ROC Analysis

ROC methodology is appropriate in situations where there are 2 possible "truth states" (i.e., diseased/normal, event/non-event, or some other binary outcome), "truth" is known for each case, and "truth" is determined independently of the diagnostic tests / predictor variables / etc. under study.

In this subdirectory, you will find a number of programs (mostly in FORTRAN) used in ROC analysis. They are briefly described below, along with general guidelines to help you decide which program is most appropriate for your data. First, some basic terminology to help you make your decision (note that "disease" can be replaced with "condition" or "event"):

Rating data vs Continuous data

The term "rating data" is used to describe data based on an ordinal scale. For example, it is common in radiology studies to use a 5-point scale such as 1=disease definitely absent, 2=disease probably absent, 3=disease possibly present, 4=disease probably present, 5=disease definitely present. "Continuous data" refers to either truly continuous measurements or "percent confidence" scores (0-100).

Interpreting the Area Under the ROC Curve (AUC)

The area under the ROC curve (AUC) is commonly used as a summary measure of diagnostic accuracy.

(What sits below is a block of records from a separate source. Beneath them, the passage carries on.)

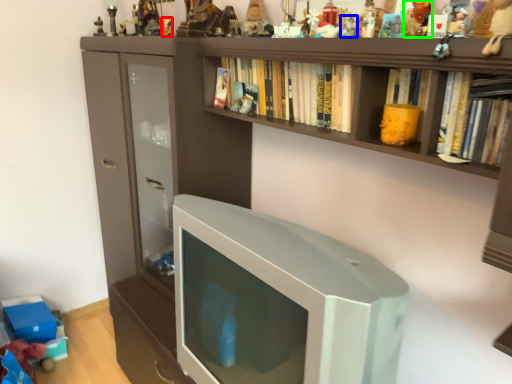 Question: Estimate the real-world distances between objects in this image. Which object is closer to toy (highlighted by a red box), toy (highlighted by a blue box) or toy (highlighted by a green box)?

Choices:
 (A) toy
 (B) toy

Answer: (A) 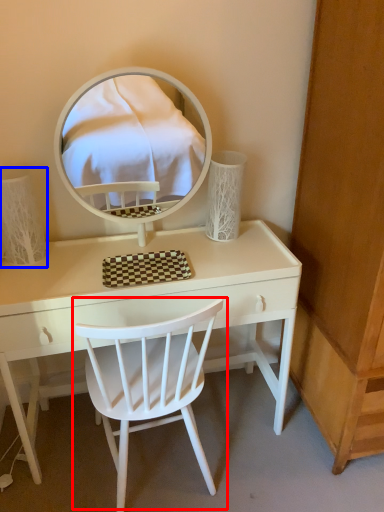 Question: Among these objects, which one is nearest to the camera, chair (highlighted by a red box) or table lamp (highlighted by a blue box)?

Choices:
 (A) chair
 (B) table lamp

Answer: (A) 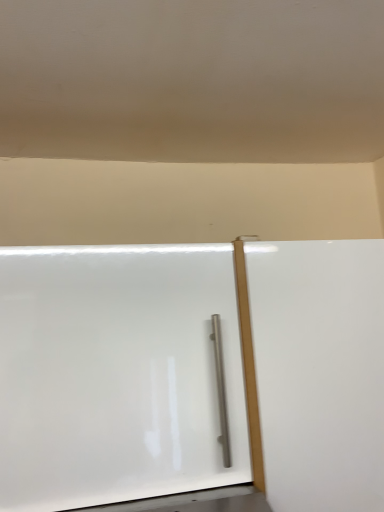 I want to click on white glossy screen door at center, so click(x=116, y=374).

The image size is (384, 512). What do you see at coordinates (116, 374) in the screenshot?
I see `white glossy screen door at center` at bounding box center [116, 374].

I want to click on white glossy screen door at center, so click(x=116, y=374). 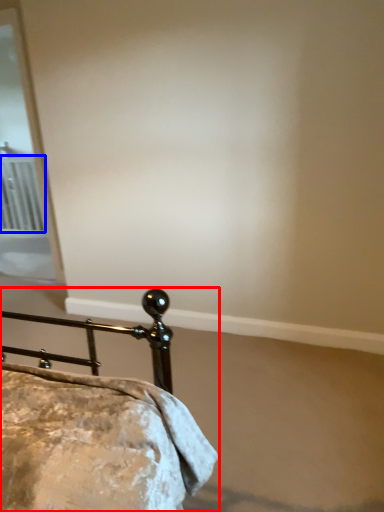 Question: Which object is further to the camera taking this photo, bed (highlighted by a red box) or radiator (highlighted by a blue box)?

Choices:
 (A) bed
 (B) radiator

Answer: (B) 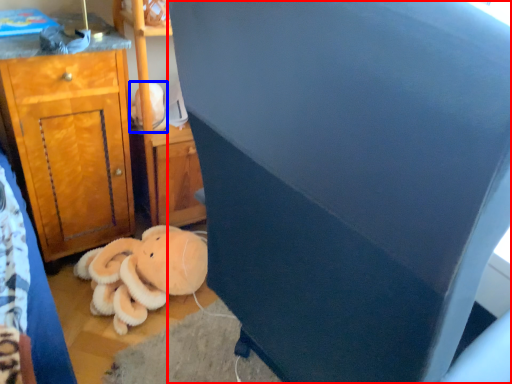 Question: Which object appears farthest to the camera in this image, furniture (highlighted by a red box) or toy (highlighted by a blue box)?

Choices:
 (A) furniture
 (B) toy

Answer: (B) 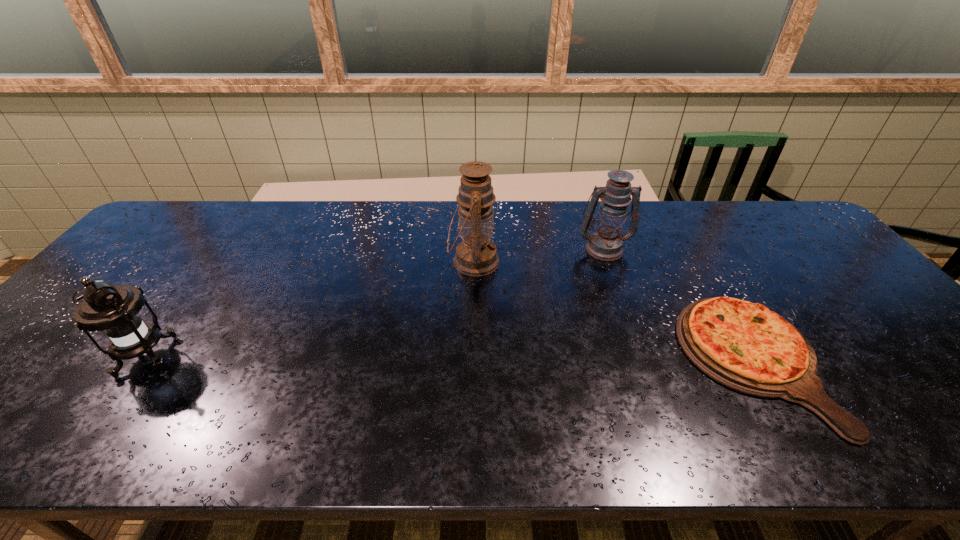 Locate an element on the screen. The width and height of the screenshot is (960, 540). empty location between the farther lantern and the rightmost object is located at coordinates (679, 305).

Where is `unoccupied position between the second object from left to right and the right lantern`? unoccupied position between the second object from left to right and the right lantern is located at coordinates (539, 255).

Identify the location of free space between the second object from right to left and the pizza. (679, 305).

Locate an element on the screen. This screenshot has height=540, width=960. free space between the second object from right to left and the left lantern is located at coordinates pos(374,303).

This screenshot has height=540, width=960. What are the coordinates of `free spot between the left lantern and the second object from left to right` in the screenshot? It's located at [x=309, y=309].

Image resolution: width=960 pixels, height=540 pixels. Find the location of `free space between the shortest object and the left lantern`. free space between the shortest object and the left lantern is located at coordinates (449, 360).

Find the location of a particular element. The image size is (960, 540). empty location between the left lantern and the third object from left to right is located at coordinates (374, 303).

This screenshot has height=540, width=960. In order to click on vacant region between the third object from left to right and the third object from right to left in this screenshot , I will do `click(539, 255)`.

Where is `vacant space in between the oil lamp and the leftmost object`? This screenshot has width=960, height=540. vacant space in between the oil lamp and the leftmost object is located at coordinates (309, 309).

Locate an element on the screen. Image resolution: width=960 pixels, height=540 pixels. vacant area that lies between the shortest object and the third object from right to left is located at coordinates (613, 312). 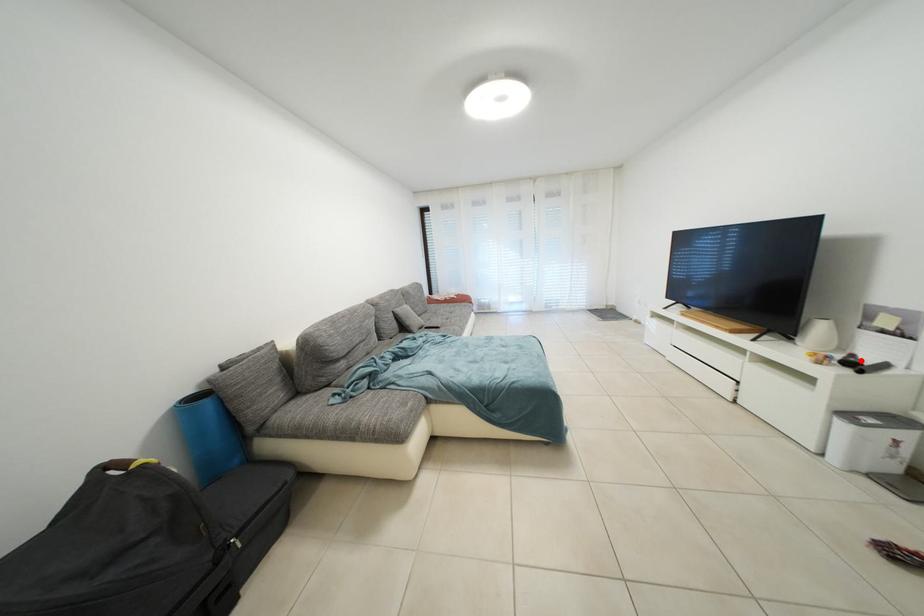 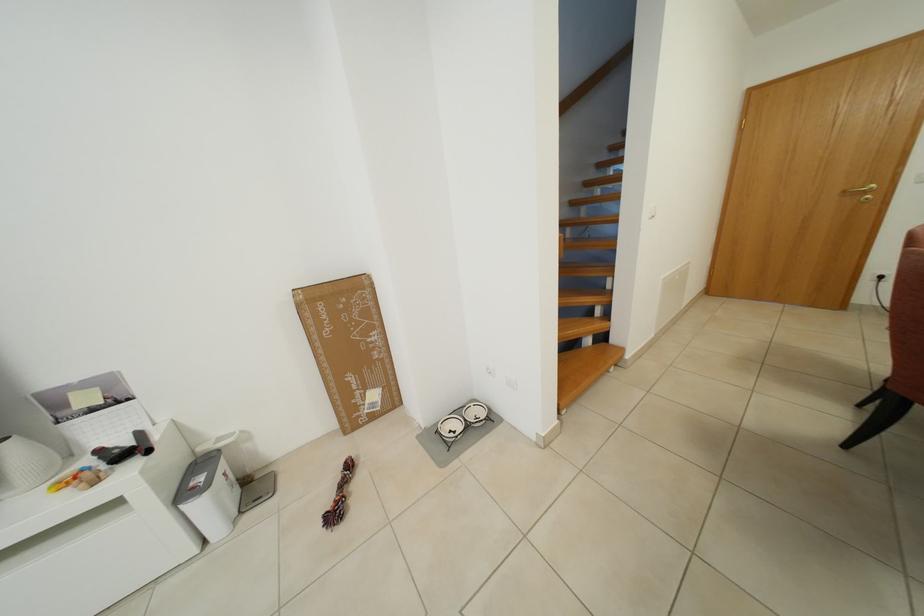 Where in the second image is the point corresponding to the highlighted location from the first image?

(108, 455) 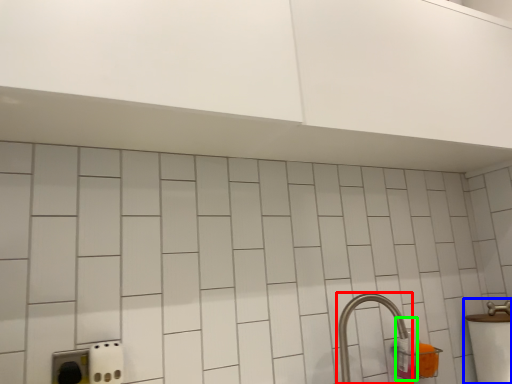 Question: Estimate the real-world distances between objects in this image. Which object is closer to tap (highlighted by a red box), sink (highlighted by a blue box) or bottle (highlighted by a green box)?

Choices:
 (A) sink
 (B) bottle

Answer: (B)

It can take values from 0.0 to 1.0. The AUC can be interpreted as the probability that a randomly selected diseased case (or "event") will be regarded with greater suspicion (in terms of its rating or continuous measurement) than a randomly selected nondiseased case (or "non-event"). So, for example, in a study involving rating data, an AUC of 0.84 implies that there is an 84% likelihood that a randomly selected diseased case will receive a more-suspicious (higher) rating than a randomly selected nondiseased case. Note that an AUC of 0.50 means that the diagnostic accuracy in question is equivalent to that which would be obtained by flipping a coin (i.e., random chance). It is possible but not common to run into AUCs less than 0.50. It is often informative to report a 95% confidence interval for a single AUC in order to determine whether the lower endpoint is > 0.50 (i.e., whether the diagnostic accuracy in question is, with some certainty, any better than random chance).

Designing an ROC study: Which scale to use?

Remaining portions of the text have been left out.